(Beginning of Source records)

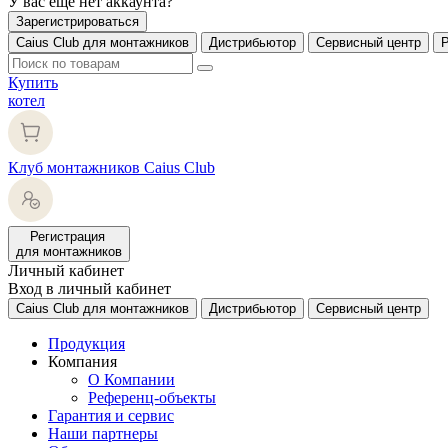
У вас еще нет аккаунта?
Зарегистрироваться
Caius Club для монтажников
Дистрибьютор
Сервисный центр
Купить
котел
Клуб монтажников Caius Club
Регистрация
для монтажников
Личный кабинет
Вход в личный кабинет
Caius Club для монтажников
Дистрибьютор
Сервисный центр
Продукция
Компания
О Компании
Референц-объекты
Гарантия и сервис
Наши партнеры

(End of Source records)
(Beginning of Source records)

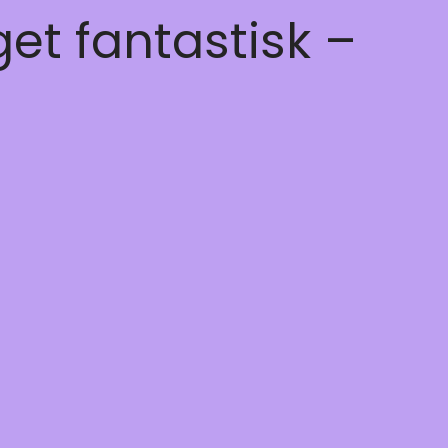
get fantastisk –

(End of Source records)
(Beginning of Source records)

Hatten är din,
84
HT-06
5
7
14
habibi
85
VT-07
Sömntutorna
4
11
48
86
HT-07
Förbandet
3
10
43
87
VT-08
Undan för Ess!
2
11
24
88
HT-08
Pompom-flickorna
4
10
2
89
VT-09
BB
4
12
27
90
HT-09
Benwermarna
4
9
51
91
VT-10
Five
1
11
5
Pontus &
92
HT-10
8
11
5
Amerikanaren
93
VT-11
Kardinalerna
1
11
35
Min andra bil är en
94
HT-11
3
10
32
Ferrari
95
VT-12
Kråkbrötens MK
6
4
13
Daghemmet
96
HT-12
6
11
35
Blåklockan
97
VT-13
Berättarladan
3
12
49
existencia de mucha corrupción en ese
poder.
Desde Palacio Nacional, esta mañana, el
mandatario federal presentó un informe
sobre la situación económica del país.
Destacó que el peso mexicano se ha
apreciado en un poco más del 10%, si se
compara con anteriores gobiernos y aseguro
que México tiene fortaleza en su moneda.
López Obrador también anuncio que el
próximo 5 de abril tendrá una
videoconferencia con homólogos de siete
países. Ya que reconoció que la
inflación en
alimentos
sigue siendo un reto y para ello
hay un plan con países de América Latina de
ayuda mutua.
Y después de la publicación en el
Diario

(End of Source records)

For the listing above, identify each line bearing "монтажников".

Caius Club для монтажников
Клуб монтажников Caius Club
для монтажников
Caius Club для монтажников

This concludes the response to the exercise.